[[ Task inputs open ]]

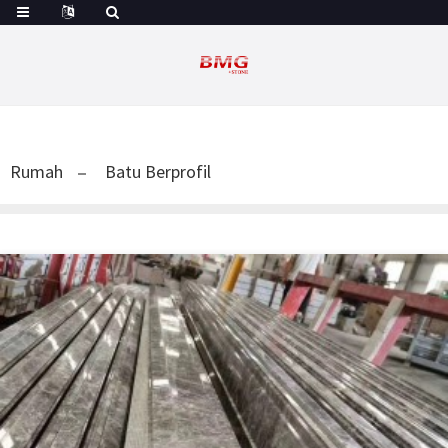
Rumah
Batu Berprofil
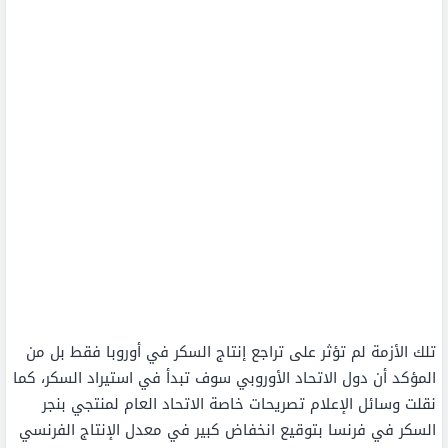
تلك الأزمة لم تؤثر على تراجع إنتاج السكر في أوروبا فقط بل من
المؤكد أن دول الاتحاد الأوروبي سوف تبدأ في استيراد السكر، كما
نقلت وسائل الإعلام تصريحات خاصة الاتحاد العام لمنتجي بنجر
السكر في فرنسا بتوقيع انخفاض كبير في معدل الإنتاج الفرنسي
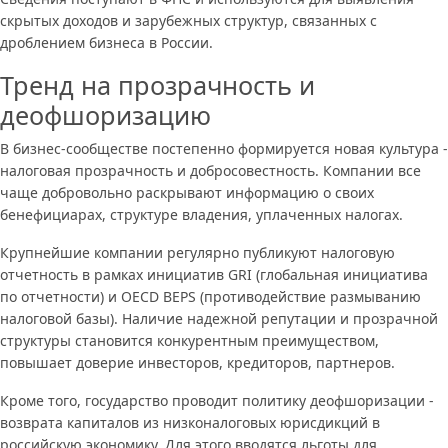
скрытых доходов и зарубежных структур, связанных с
дроблением бизнеса в России.
Тренд на прозрачность и
деофшоризацию
В бизнес-сообществе постепенно формируется новая культура -
налоговая прозрачность и добросовестность. Компании все
чаще добровольно раскрывают информацию о своих
бенефициарах, структуре владения, уплаченных налогах.
Крупнейшие компании регулярно публикуют налоговую
отчетность в рамках инициатив GRI (глобальная инициатива
по отчетности) и OECD BEPS (противодействие размыванию
налоговой базы). Наличие надежной репутации и прозрачной
структуры становится конкурентным преимуществом,
повышает доверие инвесторов, кредиторов, партнеров.
Кроме того, государство проводит политику деофшоризации -
возврата капиталов из низконалоговых юрисдикций в
российскую экономику. Для этого вводятся льготы для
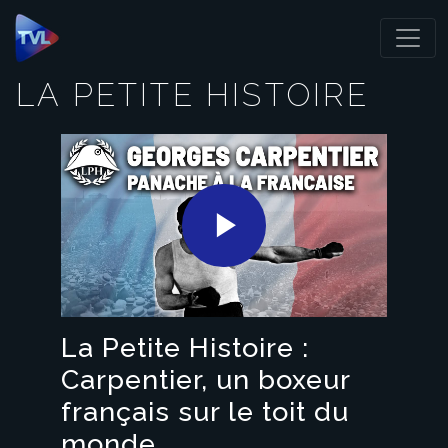
Panneau de gestion des cookies
LA PETITE HISTOIRE
Play
Video
La Petite Histoire :
Carpentier, un boxeur
français sur le toit du
monde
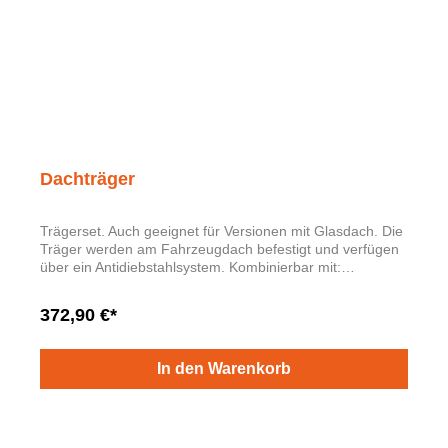
Dachträger
Trägerset. Auch geeignet für Versionen mit Glasdach. Die
Träger werden am Fahrzeugdach befestigt und verfügen
über ein Antidiebstahlsystem. Kombinierbar mit:
Fahrradträger Nr. 5F9071128 Surfbretthalter Nr.
000071120HA Dachbox 450 l Nr. 000071180A Dachbox
372,90 €*
420 l Nr. 000071200S Dachbox 400 l Nr. 000071200R
In den Warenkorb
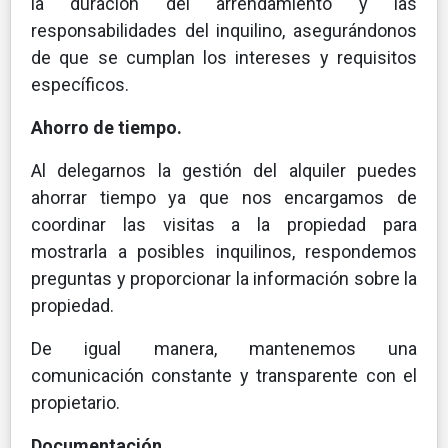
la duración del arrendamiento y las
responsabilidades del inquilino, asegurándonos
de que se cumplan los intereses y requisitos
específicos.
Ahorro de tiempo.
Al delegarnos la gestión del alquiler puedes
ahorrar tiempo ya que nos encargamos de
coordinar las visitas a la propiedad para
mostrarla a posibles inquilinos, respondemos
preguntas y proporcionar la información sobre la
propiedad.
De igual manera, mantenemos una
comunicación constante y transparente con el
propietario.
Documentación.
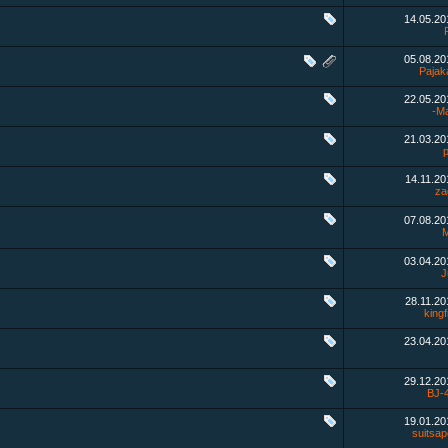
14.05.2
05.08.2
Pajak
22.05.2
-M
21.03.2
p
14.11.2
za
07.08.2
M
03.04.2
J
28.11.2
kingf
23.04.2
29.12.2
BJ-
19.01.2
suitsa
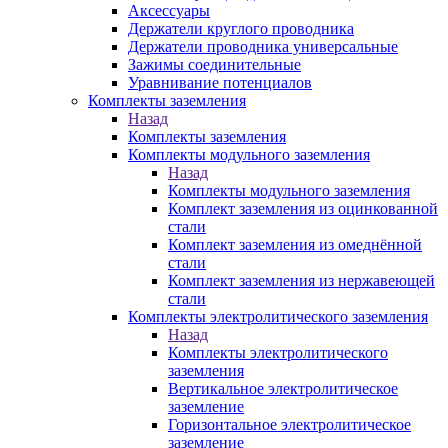
Аксессуары
Держатели круглого проводника
Держатели проводника универсальные
Зажимы соединительные
Уравнивание потенциалов
Комплекты заземления
Назад
Комплекты заземления
Комплекты модульного заземления
Назад
Комплекты модульного заземления
Комплект заземления из оцинкованной
стали
Комплект заземления из омеднённой
стали
Комплект заземления из нержавеющей
стали
Комплекты электролитического заземления
Назад
Комплекты электролитического
заземления
Вертикальное электролитическое
заземление
Горизонтальное электролитическое
заземление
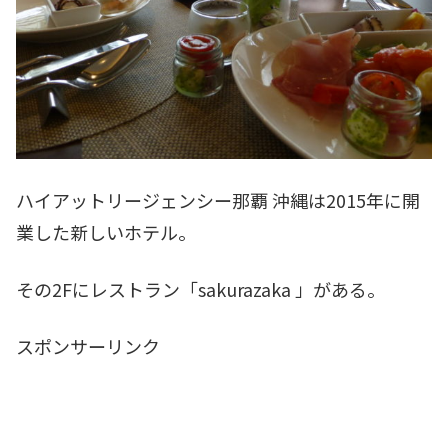
ハイアットリージェンシー那覇 沖縄は2015年に開
業した新しいホテル。
その2Fにレストラン「sakurazaka 」がある。
スポンサーリンク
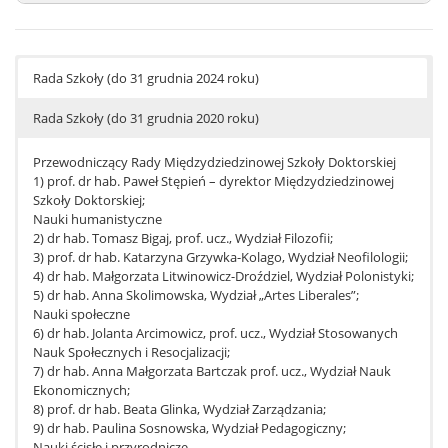
Rada Szkoły (do 31 grudnia 2024 roku)
Rada Szkoły (do 31 grudnia 2020 roku)
Przewodniczący Rady Międzydziedzinowej Szkoły Doktorskiej
1) prof. dr hab. Paweł Stępień – dyrektor Międzydziedzinowej
Szkoły Doktorskiej;
Nauki humanistyczne
2) dr hab. Tomasz Bigaj, prof. ucz., Wydział Filozofii;
3) prof. dr hab. Katarzyna Grzywka-Kolago, Wydział Neofilologii;
4) dr hab. Małgorzata Litwinowicz-Droździel, Wydział Polonistyki;
5) dr hab. Anna Skolimowska, Wydział „Artes Liberales”;
Nauki społeczne
6) dr hab. Jolanta Arcimowicz, prof. ucz., Wydział Stosowanych
Nauk Społecznych i Resocjalizacji;
7) dr hab. Anna Małgorzata Bartczak prof. ucz., Wydział Nauk
Ekonomicznych;
8) prof. dr hab. Beata Glinka, Wydział Zarządzania;
9) dr hab. Paulina Sosnowska, Wydział Pedagogiczny;
Nauki ścisłe i przyrodnicze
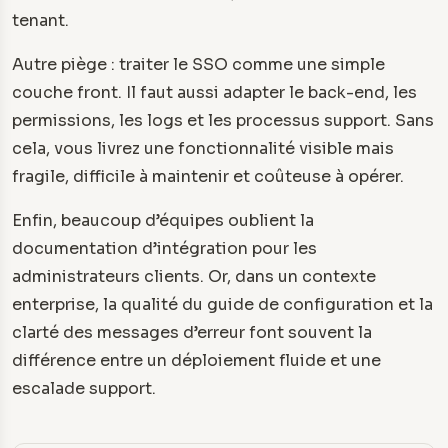
tenant.
Autre piège : traiter le SSO comme une simple
couche front. Il faut aussi adapter le back-end, les
permissions, les logs et les processus support. Sans
cela, vous livrez une fonctionnalité visible mais
fragile, difficile à maintenir et coûteuse à opérer.
Enfin, beaucoup d’équipes oublient la
documentation d’intégration pour les
administrateurs clients. Or, dans un contexte
enterprise, la qualité du guide de configuration et la
clarté des messages d’erreur font souvent la
différence entre un déploiement fluide et une
escalade support.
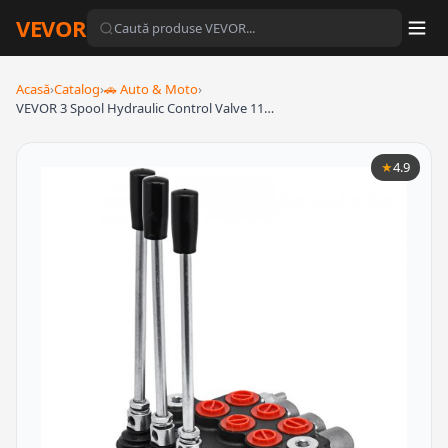
VEVOR
Acasă
›
Catalog
›
🚗 Auto & Moto
›
VEVOR 3 Spool Hydraulic Control Valve 11…
★
4.9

[[ Task inputs closed ]]

### Exercise instructions
The lines from the one containing "5) dr hab. Anna" through the last line of the entries are to be copied exactly, both ends included, and the pictures are to be omitted.

### Result of the task
5) dr hab. Anna Skolimowska, Wydział „Artes Liberales”;
Nauki społeczne
6) dr hab. Jolanta Arcimowicz, prof. ucz., Wydział Stosowanych
Nauk Społecznych i Resocjalizacji;
7) dr hab. Anna Małgorzata Bartczak prof. ucz., Wydział Nauk
Ekonomicznych;
8) prof. dr hab. Beata Glinka, Wydział Zarządzania;
9) dr hab. Paulina Sosnowska, Wydział Pedagogiczny;
Nauki ścisłe i przyrodnicze
tenant.
Autre piège : traiter le SSO comme une simple
couche front. Il faut aussi adapter le back-end, les
permissions, les logs et les processus support. Sans
cela, vous livrez une fonctionnalité visible mais
fragile, difficile à maintenir et coûteuse à opérer.
Enfin, beaucoup d’équipes oublient la
documentation d’intégration pour les
administrateurs clients. Or, dans un contexte
enterprise, la qualité du guide de configuration et la
clarté des messages d’erreur font souvent la
différence entre un déploiement fluide et une
escalade support.
VEVOR
Acasă
›
Catalog
›
🚗 Auto & Moto
›
VEVOR 3 Spool Hydraulic Control Valve 11…
★
4.9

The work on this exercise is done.